Also you are asking advice on how to budget to afford these trips, yet you are refusing to give details like interest rates. Its really hard to see what you want people to say to you, and you do come accross as pretty rude to people who are freely giving advice. I say to you again I spent like a mad fool in my twenties, when I finally wised up it took me several years to get myself sorted, and man did I kick myself at getting into debt. And I had a very well paid job too! Still, it was a lesson well learnt, I enjoy having savings and no debt, it was worth the hard work. I pay cash for everything now. People here are trying to give you the benefit of their hard won experience, but maybe its something you need to learn for yourself.
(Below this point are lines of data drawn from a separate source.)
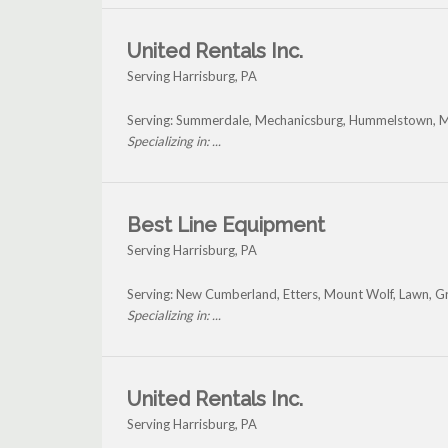
United Rentals Inc.
Serving Harrisburg, PA
Serving: Summerdale, Mechanicsburg, Hummelstown, Mi
Specializing in: ...
Best Line Equipment
Serving Harrisburg, PA
Serving: New Cumberland, Etters, Mount Wolf, Lawn, Gr
Specializing in: ...
United Rentals Inc.
Serving Harrisburg, PA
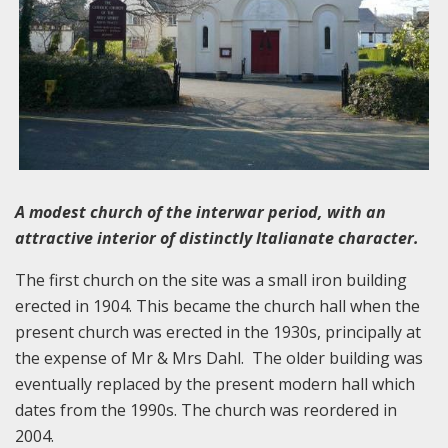
A modest church of the interwar period, with an
attractive interior of distinctly Italianate character.
The first church on the site was a small iron building
erected in 1904. This became the church hall when the
present church was erected in the 1930s, principally at
the expense of Mr & Mrs Dahl. The older building was
eventually replaced by the present modern hall which
dates from the 1990s. The church was reordered in
2004.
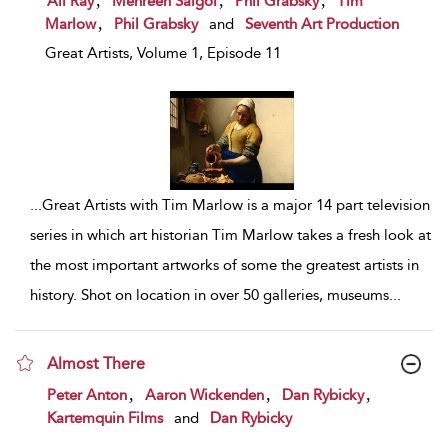
Ali Ray
Mehreen Saigol
Phil Grabsky
Tim
,
Marlow
Phil Grabsky
and
Seventh Art Production
Great Artists, Volume 1, Episode 11
...
Great Artists with Tim Marlow is a major 14 part television
series in which art historian Tim Marlow takes a fresh look at
the most important artworks of some the greatest artists in
history. Shot on location in over 50 galleries, museums
...
Almost There
show result details
,
,
,
Peter Anton
Aaron Wickenden
Dan Rybicky
Kartemquin Films
and
Dan Rybicky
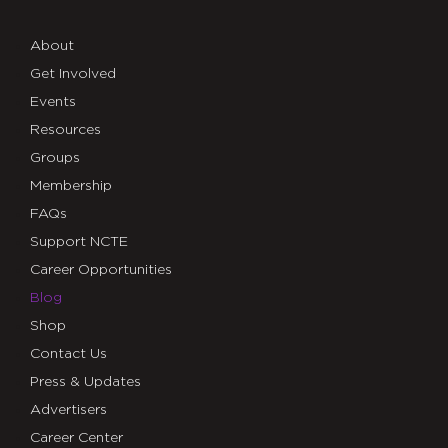
About
Get Involved
Events
Resources
Groups
Membership
FAQs
Support NCTE
Career Opportunities
Blog
Shop
Contact Us
Press & Updates
Advertisers
Career Center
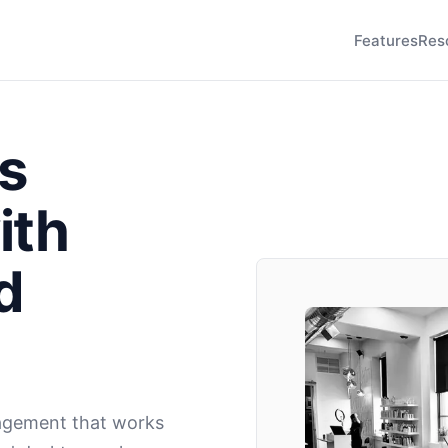
Features
Res
s
ith
d
agement that works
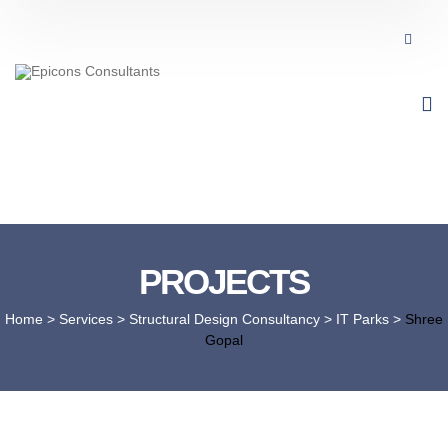
PROJECTS
Home
> Services >
Structural Design Consultancy
>
IT Parks
>
Shree
Gopal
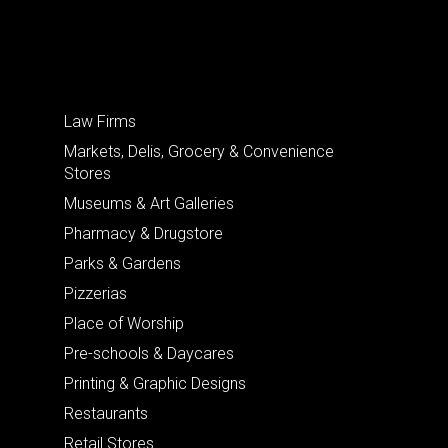
Law Firms
Markets, Delis, Grocery & Convenience
Stores
Museums & Art Galleries
Pharmacy & Drugstore
Parks & Gardens
Pizzerias
Place of Worship
Pre-schools & Daycares
Printing & Graphic Designs
Restaurants
Retail Stores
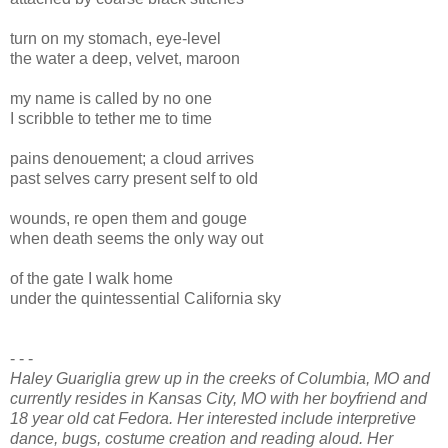
turn on my stomach, eye-level
the water a deep, velvet, maroon
my name is called by no one
I scribble to tether me to time
pains denouement; a cloud arrives
past selves carry present self to old
wounds, re open them and gouge
when death seems the only way out
of the gate I walk home
under the quintessential California sky
- - -
Haley Guariglia grew up in the creeks of Columbia, MO and
currently resides in Kansas City, MO with her boyfriend and
18 year old cat Fedora. Her interested include interpretive
dance, bugs, costume creation and reading aloud. Her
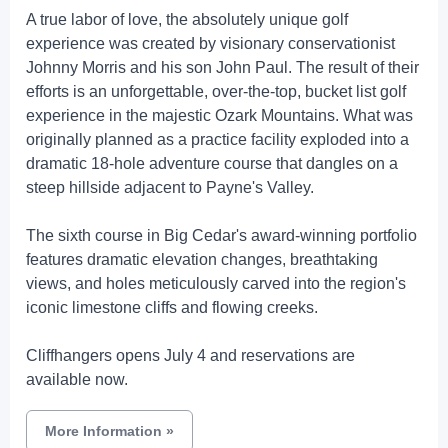
A true labor of love, the absolutely unique golf
experience was created by visionary conservationist
Johnny Morris and his son John Paul. The result of their
efforts is an unforgettable, over-the-top, bucket list golf
experience in the majestic Ozark Mountains. What was
originally planned as a practice facility exploded into a
dramatic 18-hole adventure course that dangles on a
steep hillside adjacent to Payne's Valley.
The sixth course in Big Cedar's award-winning portfolio
features dramatic elevation changes, breathtaking
views, and holes meticulously carved into the region's
iconic limestone cliffs and flowing creeks.
Cliffhangers opens July 4 and reservations are
available now.
More Information
»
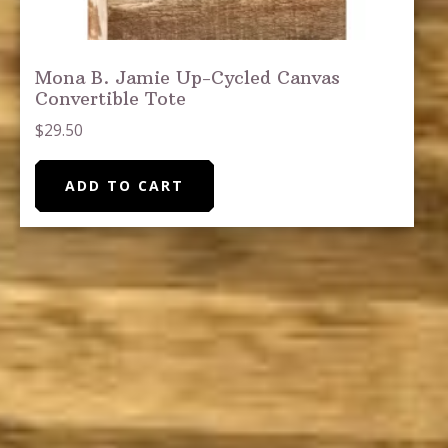
Mona B. Jamie Up-Cycled Canvas
Convertible Tote
$
29.50
ADD TO CART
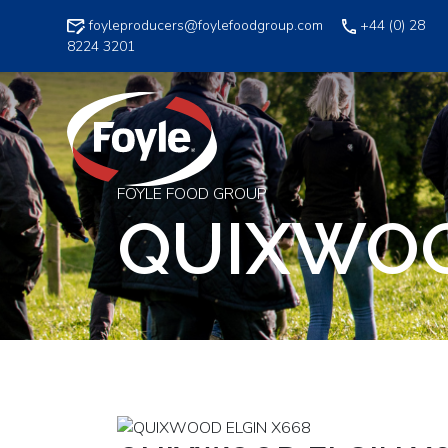
Skip
foyleproducers@foylefoodgroup.com
+44 (0) 28
to
8224 3201
content
FOYLE FOOD GROUP
QUIXWOO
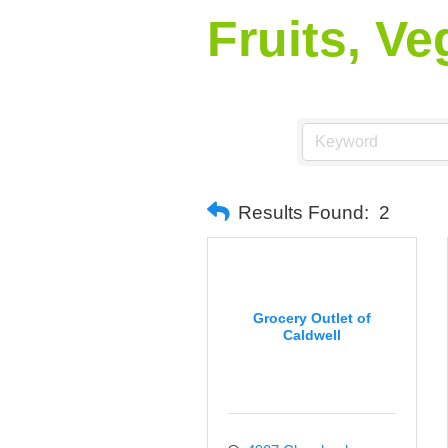
Fruits, V
Results Found:
2
Grocery Outlet of
Caldwell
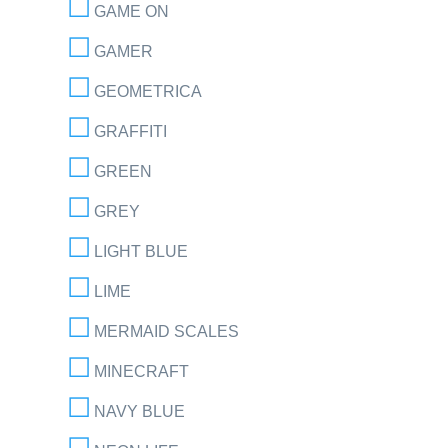
GAME ON
GAMER
GEOMETRICA
GRAFFITI
GREEN
GREY
LIGHT BLUE
LIME
MERMAID SCALES
MINECRAFT
NAVY BLUE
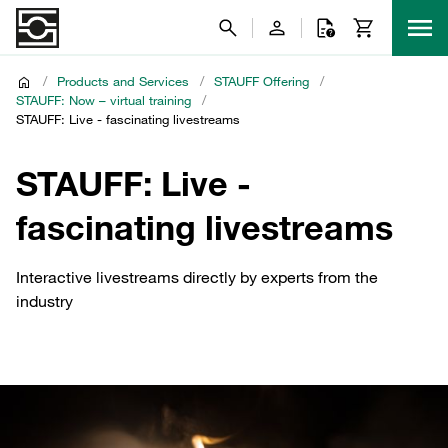
/
Products and Services
/
STAUFF Offering
/
STAUFF: Now – virtual training
/
STAUFF: Live - fascinating livestreams
STAUFF: Live -
fascinating livestreams
Interactive livestreams directly by experts from the
industry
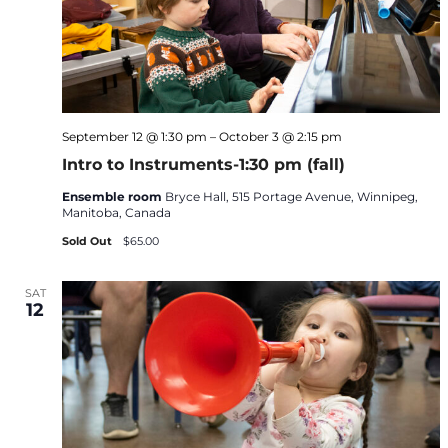
September 12 @ 1:30 pm
–
October 3 @ 2:15 pm
Intro to Instruments-1:30 pm (fall)
Ensemble room
Bryce Hall, 515 Portage Avenue, Winnipeg,
Manitoba, Canada
Sold Out
$65.00
SAT
12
Incidentally if you are interested in strategies to pay down your debt moneysavingexpert has some great tools and advice fora. I recommed the snowball debt calculator, its a real eye opener. Good luck.


----------



## WaterWater

Danielle24 said:


> Thanks for that.
> 
> Just on the ESB we don't have Gas/Oil etc so this is for all our heating, cooking, water, TV etc. Everything is plugged out religiously when we're out, going to bed etc.


 
When you say "we" I assume that a number of you are renting together? Why is your cable TV so expensive?

My basic package with UPC is coming in at just over €30 per month. Are you paying the full bill?


----------



## niceoneted

Op from what I can see you list costs for the month and then the difference between these and your income is 971 approx. I assume some of this is going on the likes of petrol and food, phone perhaps and entertainment as you don't list those expenses. Are you saving 500 per month? Can you please clarify?

My advice having been to both Oz and NY (4 times) is you will need to have more than just the cost of your flight and bare essentials. I had accommodation in both Oz and NY but it still costs a lot of money. You don't want to go all that way and not to get to see anything. Example possibly - friend living in Sydney but you want to go up the west coast to the barrier reef - you will need travel expenses, accommodation, food, expenses etc. Go on a dive on the reef of white water rafting or sky dive. While in Sydney Climb the Bridge, head on a trip to the blue mountains, wine district other. You might want to go to Alice Springs to experience the outback or head down to Melbourne or over to Perth. There will also be expenses to heading out be it for food or drink. 
Like wise in NY although it is more expensive to do things there. Even going for a drink you have to tip them. You'll want to do the Liberty Island ferry or empire state or r
Rockefeller centre or some of the museums. Travel in from the airports is a few bob and then getting around the city - not to mention that one can not go to NY without going shopping and given the seeming bargains one can spend a lot. 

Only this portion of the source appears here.